With the exponentially increasing number of mobile devices, crowdsensing has been a hot topic to use the available resource of neighbor mobile devices to perform sensing tasks cooperatively. However, there still remain three main obstacles to be solved in the practical system. First, since mobile devices are selfish and rational, it is natural to provide cooperation for sensing with a reasonable payment. Meanwhile, due to the arrival and departure of sensing tasks, resource should be allocated and released dynamically when sensing task comes or leaves. To this end, this paper designs a game theoretic approach based incentive mechanism to encourage the “best” neighbor mobile devices to share their own resource for sensing.

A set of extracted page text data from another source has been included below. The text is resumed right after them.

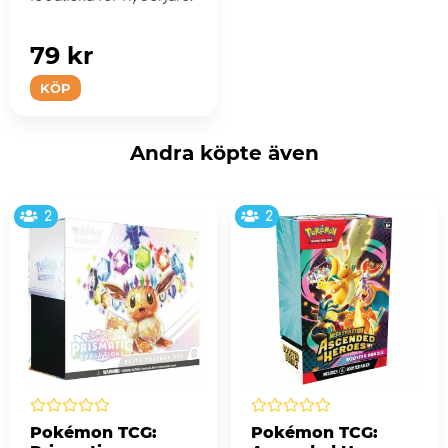
79 kr
KÖP
Andra köpte även
2
2
Pokémon TCG:
Pokémon TCG:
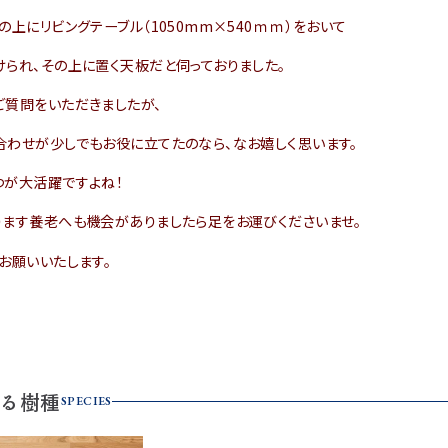
の上にリビングテーブル（1050mm×540ｍｍ）をおいて
られ、その上に置く天板だと伺っておりました。
ご質問をいただきましたが、
合わせが少しでもお役に立てたのなら、なお嬉しく思います。
つが大活躍ですよね！
ります養老へも機会がありましたら足をお運びくださいませ。
お願いいたします。
る樹種
SPECIES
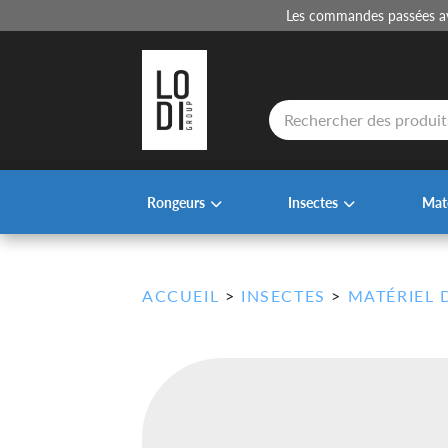
Les commandes passées ava
Recherche
de
produits
Rongeurs
Insectes
Maté
ACCUEIL
>
INSECTES
>
MATÉRIEL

Next, in order to adjust resource among mobile devices for the better crowdsensing response, an auction based task migration algorithm is proposed, which can guarantee the truthfulness of announced price of auctioneer, individual rationality, profitability, and computational efficiency. Moreover, taking into account the random movement of mobile devices resulting in the stochastic connection, we also use multi-stage stochastic decision to take posterior resource allocation to compensate for inaccurate prediction. The numerical results show the effectiveness and improvement of the proposed multi-stage stochastic programming based distributed game theoretic methodology (SPG) for crowdsensing.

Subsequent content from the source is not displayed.